— Records provided —
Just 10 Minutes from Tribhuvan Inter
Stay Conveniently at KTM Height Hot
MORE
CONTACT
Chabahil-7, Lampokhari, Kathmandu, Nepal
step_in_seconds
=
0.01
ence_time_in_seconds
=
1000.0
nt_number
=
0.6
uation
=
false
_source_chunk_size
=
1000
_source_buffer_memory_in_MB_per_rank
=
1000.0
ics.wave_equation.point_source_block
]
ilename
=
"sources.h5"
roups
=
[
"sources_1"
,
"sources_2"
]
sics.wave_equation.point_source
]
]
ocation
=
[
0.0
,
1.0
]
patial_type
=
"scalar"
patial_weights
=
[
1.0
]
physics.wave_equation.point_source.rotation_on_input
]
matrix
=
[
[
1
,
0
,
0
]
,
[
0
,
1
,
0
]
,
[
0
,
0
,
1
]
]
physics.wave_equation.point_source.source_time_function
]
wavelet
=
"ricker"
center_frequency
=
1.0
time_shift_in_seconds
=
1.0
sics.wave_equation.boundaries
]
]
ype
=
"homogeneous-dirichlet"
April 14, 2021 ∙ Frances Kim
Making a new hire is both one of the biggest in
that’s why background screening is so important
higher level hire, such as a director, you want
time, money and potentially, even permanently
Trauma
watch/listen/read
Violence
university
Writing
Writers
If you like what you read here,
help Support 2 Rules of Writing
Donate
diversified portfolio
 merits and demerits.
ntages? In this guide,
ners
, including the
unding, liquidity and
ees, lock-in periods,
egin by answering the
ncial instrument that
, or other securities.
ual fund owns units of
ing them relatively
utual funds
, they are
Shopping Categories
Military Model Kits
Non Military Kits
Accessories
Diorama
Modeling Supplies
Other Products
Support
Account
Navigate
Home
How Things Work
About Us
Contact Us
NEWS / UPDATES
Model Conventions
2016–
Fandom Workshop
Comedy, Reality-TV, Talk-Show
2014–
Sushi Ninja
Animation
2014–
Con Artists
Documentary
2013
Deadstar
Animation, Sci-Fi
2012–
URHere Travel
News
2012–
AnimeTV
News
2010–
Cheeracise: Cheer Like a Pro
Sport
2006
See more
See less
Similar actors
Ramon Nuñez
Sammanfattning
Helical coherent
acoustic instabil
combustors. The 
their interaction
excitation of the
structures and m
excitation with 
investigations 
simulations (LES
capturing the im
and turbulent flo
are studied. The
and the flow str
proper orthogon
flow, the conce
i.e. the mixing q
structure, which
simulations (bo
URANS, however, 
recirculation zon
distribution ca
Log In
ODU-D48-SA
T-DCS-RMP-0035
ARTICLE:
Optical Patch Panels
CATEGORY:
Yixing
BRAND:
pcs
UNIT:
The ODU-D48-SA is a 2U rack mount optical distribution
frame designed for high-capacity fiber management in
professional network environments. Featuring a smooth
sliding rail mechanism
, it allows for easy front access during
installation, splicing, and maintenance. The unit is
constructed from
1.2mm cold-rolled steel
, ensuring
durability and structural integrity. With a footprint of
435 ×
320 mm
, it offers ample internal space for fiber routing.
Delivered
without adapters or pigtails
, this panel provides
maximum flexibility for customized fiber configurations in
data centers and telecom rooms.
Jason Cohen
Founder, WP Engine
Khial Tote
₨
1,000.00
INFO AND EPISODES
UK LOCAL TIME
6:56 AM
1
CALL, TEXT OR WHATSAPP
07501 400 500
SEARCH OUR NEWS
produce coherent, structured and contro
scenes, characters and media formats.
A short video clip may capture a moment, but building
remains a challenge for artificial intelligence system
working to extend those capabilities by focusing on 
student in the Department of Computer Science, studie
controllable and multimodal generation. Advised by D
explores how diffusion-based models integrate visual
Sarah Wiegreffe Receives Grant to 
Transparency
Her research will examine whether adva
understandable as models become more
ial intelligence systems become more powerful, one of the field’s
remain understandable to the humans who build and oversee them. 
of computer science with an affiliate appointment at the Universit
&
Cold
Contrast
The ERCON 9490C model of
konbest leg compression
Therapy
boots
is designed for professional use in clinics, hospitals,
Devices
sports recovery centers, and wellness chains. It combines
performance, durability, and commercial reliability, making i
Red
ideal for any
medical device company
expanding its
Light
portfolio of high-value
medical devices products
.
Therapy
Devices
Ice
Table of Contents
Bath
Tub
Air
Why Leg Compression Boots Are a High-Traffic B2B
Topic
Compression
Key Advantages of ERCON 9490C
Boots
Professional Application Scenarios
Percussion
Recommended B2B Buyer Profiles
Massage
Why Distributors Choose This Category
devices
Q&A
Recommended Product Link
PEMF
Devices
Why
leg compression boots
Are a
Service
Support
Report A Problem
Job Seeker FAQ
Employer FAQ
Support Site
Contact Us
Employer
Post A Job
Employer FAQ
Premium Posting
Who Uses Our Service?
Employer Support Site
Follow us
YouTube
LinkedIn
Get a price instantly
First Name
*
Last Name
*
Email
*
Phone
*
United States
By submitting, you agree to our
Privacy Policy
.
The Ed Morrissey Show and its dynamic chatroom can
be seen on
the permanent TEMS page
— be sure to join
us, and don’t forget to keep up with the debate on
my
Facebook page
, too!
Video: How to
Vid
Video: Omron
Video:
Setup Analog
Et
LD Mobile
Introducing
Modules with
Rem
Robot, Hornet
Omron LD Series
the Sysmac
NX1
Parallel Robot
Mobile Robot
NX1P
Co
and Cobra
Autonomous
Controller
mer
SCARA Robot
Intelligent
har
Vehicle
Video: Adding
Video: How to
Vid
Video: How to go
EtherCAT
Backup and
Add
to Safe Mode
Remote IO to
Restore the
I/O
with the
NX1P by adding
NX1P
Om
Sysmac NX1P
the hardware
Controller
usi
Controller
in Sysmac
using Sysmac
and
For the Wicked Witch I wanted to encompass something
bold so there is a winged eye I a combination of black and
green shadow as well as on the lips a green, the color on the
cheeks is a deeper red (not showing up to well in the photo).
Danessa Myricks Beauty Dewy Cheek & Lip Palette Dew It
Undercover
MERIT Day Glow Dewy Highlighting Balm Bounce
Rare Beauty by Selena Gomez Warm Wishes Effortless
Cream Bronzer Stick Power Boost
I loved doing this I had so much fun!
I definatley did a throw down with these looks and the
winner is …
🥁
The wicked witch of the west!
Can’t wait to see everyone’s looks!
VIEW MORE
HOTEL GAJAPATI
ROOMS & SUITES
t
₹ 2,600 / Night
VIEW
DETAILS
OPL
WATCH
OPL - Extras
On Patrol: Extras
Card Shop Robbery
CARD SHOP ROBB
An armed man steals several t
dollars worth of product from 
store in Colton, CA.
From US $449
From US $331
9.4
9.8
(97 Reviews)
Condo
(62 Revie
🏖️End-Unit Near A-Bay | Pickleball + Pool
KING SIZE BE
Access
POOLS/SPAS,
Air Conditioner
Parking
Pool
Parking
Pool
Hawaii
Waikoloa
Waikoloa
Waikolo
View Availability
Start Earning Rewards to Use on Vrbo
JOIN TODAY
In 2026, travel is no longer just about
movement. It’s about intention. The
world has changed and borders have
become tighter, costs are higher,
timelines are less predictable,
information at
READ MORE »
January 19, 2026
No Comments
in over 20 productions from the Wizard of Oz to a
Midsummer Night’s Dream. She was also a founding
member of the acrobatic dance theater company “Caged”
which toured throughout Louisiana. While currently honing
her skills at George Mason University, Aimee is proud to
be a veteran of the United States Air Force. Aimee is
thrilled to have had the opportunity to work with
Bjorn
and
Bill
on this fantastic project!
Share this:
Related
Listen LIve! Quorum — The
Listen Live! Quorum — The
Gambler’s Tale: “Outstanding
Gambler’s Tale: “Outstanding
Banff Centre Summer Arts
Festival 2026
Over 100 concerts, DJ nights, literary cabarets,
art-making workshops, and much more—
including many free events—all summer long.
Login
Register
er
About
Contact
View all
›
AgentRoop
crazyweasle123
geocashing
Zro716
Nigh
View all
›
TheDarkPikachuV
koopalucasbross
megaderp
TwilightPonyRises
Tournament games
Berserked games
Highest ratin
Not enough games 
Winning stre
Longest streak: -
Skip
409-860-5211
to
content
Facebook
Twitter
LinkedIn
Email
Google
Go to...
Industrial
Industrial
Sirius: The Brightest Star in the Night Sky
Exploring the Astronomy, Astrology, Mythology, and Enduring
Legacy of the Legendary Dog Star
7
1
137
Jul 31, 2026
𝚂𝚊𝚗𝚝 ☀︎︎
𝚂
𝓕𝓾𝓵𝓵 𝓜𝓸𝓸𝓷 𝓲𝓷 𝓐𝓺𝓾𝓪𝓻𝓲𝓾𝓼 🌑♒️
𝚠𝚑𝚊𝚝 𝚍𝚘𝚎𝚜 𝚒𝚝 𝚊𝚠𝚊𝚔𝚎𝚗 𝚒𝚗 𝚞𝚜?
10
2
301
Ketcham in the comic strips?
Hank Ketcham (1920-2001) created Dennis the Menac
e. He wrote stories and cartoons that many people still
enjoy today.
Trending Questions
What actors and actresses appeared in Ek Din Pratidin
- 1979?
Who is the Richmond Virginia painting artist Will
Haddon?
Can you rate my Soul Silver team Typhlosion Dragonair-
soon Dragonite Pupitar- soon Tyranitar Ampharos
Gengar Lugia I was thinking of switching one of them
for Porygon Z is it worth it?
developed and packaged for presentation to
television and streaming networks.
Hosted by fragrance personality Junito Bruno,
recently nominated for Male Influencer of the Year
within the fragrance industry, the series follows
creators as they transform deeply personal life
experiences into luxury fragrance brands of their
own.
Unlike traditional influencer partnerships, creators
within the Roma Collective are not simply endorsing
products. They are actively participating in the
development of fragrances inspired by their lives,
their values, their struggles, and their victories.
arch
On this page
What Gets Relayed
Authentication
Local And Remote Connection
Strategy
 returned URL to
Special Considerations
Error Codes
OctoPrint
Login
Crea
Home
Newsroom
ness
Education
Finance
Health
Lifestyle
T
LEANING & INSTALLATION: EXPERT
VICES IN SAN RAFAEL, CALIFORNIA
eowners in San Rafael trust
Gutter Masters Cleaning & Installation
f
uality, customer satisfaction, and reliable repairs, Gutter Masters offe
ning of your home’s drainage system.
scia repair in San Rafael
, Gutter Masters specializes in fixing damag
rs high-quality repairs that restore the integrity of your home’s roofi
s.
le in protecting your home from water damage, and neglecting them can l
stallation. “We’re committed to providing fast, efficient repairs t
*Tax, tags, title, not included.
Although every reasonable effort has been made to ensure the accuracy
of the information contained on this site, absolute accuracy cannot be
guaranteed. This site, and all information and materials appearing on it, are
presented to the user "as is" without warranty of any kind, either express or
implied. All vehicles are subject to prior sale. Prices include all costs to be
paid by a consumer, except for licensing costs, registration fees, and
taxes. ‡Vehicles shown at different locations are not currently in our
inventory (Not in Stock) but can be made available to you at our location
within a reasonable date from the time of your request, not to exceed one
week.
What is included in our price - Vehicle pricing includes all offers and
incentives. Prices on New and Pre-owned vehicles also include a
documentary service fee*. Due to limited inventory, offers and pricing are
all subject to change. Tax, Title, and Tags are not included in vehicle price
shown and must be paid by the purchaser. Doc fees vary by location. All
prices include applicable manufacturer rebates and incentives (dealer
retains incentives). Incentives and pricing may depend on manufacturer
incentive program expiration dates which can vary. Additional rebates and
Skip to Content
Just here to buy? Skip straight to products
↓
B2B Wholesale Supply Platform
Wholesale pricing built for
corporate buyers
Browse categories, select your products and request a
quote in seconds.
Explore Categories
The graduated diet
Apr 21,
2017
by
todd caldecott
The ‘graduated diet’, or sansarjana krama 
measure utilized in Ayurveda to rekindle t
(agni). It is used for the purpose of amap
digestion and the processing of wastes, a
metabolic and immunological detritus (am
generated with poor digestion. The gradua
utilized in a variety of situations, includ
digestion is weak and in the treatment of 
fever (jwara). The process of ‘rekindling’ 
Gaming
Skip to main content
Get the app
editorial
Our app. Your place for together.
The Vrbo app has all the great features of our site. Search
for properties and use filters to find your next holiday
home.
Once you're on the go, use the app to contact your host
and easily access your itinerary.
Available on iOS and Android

— Task requirements —
Where the word "including" is present in a line of the listing, copy that line.

— Answer box —
, including the
including many free events—all summer long.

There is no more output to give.